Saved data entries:

--- --- ---

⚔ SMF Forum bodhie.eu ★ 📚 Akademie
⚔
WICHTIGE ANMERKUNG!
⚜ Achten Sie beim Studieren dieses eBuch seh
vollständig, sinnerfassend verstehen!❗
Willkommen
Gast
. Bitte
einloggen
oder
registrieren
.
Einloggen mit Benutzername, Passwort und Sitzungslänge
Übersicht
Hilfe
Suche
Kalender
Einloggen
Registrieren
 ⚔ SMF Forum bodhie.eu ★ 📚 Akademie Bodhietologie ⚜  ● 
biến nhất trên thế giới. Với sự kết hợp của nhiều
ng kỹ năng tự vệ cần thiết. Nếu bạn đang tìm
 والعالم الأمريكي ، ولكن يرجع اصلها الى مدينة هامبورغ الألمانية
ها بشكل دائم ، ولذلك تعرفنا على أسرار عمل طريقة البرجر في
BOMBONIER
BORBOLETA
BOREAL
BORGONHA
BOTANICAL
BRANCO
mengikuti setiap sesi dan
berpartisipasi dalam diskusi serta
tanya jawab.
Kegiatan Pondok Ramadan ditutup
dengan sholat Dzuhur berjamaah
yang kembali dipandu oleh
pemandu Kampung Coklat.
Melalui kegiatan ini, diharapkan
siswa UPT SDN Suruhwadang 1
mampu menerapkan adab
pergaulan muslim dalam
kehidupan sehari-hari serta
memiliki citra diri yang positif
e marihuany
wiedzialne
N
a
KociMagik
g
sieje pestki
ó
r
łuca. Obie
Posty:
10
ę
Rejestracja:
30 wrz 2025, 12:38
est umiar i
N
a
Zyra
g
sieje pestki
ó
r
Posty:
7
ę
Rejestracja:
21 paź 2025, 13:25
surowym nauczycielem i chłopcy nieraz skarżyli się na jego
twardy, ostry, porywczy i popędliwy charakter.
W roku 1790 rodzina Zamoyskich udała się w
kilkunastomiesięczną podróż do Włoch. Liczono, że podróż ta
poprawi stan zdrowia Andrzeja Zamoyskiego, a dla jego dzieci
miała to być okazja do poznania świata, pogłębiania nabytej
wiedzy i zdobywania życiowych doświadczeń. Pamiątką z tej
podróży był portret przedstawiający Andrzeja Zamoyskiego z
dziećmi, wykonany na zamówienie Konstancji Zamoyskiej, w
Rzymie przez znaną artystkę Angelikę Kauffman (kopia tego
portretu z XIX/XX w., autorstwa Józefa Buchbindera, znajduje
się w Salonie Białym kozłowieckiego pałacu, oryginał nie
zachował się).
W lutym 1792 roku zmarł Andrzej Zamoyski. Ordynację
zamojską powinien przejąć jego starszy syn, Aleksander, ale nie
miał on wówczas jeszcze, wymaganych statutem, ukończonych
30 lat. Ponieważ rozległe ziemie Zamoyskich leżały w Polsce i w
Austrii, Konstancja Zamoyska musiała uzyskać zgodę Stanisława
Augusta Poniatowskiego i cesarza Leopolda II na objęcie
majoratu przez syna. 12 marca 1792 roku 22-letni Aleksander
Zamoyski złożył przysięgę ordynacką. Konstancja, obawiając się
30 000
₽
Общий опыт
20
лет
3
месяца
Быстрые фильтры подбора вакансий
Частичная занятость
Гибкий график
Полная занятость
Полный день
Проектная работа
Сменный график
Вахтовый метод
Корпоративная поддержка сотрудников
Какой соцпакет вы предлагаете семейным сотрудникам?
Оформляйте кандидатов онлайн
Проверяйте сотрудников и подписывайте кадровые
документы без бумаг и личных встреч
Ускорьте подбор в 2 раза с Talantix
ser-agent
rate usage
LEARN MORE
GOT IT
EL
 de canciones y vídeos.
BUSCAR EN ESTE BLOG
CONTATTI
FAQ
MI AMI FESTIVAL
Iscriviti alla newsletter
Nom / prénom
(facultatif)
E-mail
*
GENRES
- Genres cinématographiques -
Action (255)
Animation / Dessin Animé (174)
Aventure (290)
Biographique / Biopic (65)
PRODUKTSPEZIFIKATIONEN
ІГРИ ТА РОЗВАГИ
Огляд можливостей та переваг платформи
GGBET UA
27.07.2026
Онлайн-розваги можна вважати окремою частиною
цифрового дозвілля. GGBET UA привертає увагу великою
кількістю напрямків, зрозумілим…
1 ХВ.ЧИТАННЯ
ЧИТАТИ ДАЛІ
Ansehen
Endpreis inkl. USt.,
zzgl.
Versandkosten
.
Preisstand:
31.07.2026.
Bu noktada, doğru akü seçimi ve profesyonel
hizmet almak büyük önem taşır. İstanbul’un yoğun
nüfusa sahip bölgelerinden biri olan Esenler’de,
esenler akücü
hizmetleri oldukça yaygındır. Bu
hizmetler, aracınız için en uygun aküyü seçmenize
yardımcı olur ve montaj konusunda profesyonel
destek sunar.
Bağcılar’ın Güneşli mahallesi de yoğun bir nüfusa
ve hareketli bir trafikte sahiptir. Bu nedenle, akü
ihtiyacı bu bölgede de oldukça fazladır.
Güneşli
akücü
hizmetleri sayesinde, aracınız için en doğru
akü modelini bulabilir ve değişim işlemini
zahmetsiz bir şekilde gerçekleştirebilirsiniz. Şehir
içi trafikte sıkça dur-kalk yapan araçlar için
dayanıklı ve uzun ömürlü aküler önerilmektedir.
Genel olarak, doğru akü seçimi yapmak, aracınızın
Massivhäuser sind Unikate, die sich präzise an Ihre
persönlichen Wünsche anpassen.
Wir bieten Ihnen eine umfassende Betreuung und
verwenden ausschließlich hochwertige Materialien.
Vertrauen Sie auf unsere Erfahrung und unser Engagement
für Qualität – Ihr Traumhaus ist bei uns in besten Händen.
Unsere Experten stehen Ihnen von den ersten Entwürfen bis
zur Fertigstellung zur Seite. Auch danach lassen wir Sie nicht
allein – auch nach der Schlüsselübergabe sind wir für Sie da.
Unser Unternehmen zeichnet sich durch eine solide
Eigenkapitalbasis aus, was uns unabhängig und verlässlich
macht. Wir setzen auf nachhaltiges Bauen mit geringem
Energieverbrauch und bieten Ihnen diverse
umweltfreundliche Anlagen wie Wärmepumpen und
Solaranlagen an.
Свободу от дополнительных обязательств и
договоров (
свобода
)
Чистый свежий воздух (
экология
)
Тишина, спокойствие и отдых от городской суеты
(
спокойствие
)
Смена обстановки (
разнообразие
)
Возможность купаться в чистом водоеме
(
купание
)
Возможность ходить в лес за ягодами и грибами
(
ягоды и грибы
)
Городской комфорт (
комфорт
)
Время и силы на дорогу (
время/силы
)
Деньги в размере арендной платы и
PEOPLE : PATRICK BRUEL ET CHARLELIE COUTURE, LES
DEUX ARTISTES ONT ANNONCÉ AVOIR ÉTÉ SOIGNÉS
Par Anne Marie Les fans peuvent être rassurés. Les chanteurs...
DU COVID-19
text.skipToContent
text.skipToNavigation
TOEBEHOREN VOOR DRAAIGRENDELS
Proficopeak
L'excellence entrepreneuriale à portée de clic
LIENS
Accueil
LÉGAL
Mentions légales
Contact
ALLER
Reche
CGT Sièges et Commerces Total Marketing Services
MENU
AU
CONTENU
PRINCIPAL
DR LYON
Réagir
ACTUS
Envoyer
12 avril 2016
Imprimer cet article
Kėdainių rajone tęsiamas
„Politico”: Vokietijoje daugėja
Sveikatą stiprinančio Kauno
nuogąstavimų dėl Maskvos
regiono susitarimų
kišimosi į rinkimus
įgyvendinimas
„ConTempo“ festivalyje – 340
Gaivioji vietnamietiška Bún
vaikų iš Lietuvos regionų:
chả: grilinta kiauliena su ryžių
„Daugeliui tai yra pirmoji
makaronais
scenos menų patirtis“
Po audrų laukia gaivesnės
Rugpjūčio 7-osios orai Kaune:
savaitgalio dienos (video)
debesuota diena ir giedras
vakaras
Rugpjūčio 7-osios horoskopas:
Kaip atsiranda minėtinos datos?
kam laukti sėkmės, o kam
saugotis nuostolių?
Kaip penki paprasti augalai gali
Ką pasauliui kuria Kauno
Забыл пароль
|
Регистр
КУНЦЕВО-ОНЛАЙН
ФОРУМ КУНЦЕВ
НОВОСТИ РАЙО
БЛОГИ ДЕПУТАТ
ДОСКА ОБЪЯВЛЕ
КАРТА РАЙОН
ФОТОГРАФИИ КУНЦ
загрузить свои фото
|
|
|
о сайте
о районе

--- --- ---

• _Directions for this task_: Where does "Zamoyskich" occur in the data? Copy each line that has it.

• _Task output_:
W roku 1790 rodzina Zamoyskich udała się w
30 lat. Ponieważ rozległe ziemie Zamoyskich leżały w Polsce i w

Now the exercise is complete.